The Ontario Teachers Pension Plan (OTPP) said Monday it avoided $900 million in losses in its stock portfolio last year by trimming its exposure to equity markets early in 2002.
For the year 2002, the OTPP said said its one-year rate of return was negative 2%. The pension plan racked up a $1.4 billion investment loss due to negative stock markets worldwide.
But the OTPP said that loss was 2.8 percentage points better than the 4.8 decline suffered by the composite benchmark, which tracks the main indices for Canadian and foreign markets in proportion to their weighting in the fund.
At the end of 2002, net assets were $66.2 billion, down from $69.5 billion in 2001.
Overall, the pension plan said equity investments returned negative 14.1%.
Plan administrators say they shifted billions to private equity and alternative investments when the stock market looked shaky. “Anticipating negative stock markets, we took action early in the year to reduce the plan’s exposure to stocks by 10%, cushioning the plan from $900 million in additional losses,” said Claude Lamoureux, president and CEO.
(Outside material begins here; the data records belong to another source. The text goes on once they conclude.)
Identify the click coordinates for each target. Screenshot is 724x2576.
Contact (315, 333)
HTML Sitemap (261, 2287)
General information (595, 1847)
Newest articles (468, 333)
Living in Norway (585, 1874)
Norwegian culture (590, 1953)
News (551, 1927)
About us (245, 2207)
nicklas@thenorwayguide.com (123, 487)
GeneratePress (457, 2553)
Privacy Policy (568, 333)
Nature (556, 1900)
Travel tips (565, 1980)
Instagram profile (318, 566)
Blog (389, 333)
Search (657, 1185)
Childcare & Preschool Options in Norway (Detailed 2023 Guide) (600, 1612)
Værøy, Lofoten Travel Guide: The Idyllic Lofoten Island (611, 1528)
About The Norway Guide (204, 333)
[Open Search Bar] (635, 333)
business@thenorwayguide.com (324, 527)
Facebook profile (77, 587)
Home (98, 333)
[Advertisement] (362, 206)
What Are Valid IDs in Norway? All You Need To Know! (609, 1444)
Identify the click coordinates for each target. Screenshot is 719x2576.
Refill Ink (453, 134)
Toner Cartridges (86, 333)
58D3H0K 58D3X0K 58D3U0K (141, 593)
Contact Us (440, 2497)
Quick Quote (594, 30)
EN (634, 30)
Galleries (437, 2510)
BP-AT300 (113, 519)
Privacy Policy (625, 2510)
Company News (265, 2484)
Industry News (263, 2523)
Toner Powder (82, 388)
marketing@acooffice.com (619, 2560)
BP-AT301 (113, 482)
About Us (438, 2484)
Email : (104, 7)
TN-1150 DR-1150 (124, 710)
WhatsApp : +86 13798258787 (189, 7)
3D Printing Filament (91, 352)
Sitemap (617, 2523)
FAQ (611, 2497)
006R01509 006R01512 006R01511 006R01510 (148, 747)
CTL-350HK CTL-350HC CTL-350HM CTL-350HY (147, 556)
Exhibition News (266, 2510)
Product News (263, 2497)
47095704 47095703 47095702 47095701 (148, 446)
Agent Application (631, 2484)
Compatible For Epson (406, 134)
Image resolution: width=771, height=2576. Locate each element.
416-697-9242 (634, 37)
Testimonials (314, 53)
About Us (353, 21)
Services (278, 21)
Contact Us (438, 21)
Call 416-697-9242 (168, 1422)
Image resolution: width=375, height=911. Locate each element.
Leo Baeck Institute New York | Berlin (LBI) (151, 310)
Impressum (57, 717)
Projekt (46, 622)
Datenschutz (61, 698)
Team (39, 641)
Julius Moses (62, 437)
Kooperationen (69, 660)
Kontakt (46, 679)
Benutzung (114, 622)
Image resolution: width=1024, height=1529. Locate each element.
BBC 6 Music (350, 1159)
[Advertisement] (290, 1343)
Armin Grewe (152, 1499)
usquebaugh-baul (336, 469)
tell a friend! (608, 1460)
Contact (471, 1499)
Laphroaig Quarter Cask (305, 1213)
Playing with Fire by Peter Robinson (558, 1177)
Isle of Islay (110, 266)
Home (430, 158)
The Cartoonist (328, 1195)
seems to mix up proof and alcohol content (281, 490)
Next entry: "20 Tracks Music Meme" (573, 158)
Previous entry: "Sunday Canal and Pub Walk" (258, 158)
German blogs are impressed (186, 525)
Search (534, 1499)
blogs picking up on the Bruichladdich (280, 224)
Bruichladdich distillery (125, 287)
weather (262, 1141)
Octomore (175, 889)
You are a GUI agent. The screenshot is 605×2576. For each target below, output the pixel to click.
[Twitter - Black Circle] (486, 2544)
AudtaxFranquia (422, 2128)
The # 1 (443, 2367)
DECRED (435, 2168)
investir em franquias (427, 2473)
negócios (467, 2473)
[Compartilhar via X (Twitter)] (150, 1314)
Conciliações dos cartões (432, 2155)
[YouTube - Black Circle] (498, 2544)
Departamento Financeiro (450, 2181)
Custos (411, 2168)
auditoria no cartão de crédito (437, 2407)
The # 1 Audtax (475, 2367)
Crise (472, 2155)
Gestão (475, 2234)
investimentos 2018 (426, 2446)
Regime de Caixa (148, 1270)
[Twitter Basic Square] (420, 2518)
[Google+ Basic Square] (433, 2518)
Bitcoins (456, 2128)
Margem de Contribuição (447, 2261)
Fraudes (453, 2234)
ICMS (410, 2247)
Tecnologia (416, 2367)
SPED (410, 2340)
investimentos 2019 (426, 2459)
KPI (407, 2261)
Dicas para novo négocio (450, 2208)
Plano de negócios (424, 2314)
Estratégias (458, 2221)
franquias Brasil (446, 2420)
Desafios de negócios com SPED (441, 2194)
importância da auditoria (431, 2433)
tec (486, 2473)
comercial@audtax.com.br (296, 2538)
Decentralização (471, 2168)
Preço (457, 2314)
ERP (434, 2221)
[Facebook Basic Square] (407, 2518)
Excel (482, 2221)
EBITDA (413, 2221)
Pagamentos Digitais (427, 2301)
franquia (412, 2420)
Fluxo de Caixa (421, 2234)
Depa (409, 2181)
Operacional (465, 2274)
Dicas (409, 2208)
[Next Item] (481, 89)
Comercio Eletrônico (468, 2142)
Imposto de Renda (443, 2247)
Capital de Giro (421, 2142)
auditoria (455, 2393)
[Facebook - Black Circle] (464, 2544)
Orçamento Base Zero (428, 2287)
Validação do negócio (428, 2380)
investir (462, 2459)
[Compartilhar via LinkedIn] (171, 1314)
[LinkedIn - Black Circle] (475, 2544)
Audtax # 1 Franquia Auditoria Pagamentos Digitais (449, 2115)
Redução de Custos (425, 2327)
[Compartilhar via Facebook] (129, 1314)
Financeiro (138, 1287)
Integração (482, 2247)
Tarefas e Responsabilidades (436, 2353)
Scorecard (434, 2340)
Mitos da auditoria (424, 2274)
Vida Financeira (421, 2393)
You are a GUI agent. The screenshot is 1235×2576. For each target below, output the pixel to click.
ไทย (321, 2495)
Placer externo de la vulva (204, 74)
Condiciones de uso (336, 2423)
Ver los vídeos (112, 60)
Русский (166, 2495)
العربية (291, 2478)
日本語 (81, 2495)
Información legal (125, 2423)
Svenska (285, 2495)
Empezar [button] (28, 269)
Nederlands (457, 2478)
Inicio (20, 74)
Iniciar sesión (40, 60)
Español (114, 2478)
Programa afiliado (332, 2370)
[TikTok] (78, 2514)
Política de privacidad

“Inflation-sensitive and fixed-income investments, representing over half the fund, performed very well for us this year at 13.2% and 8.6% respectively,” Lamoureux said.
At year-end, only 49% of the plan’s assets were invested in equities, compared to 60% at the end of 2001. Inflation-sensitive investments, 30% of assets, included real return bonds, commodities and real estate. Twenty-one per cent of the plan’s assets were in fixed-income securities, largely federal and Ontario government bonds, alternative investments and relative value strategies.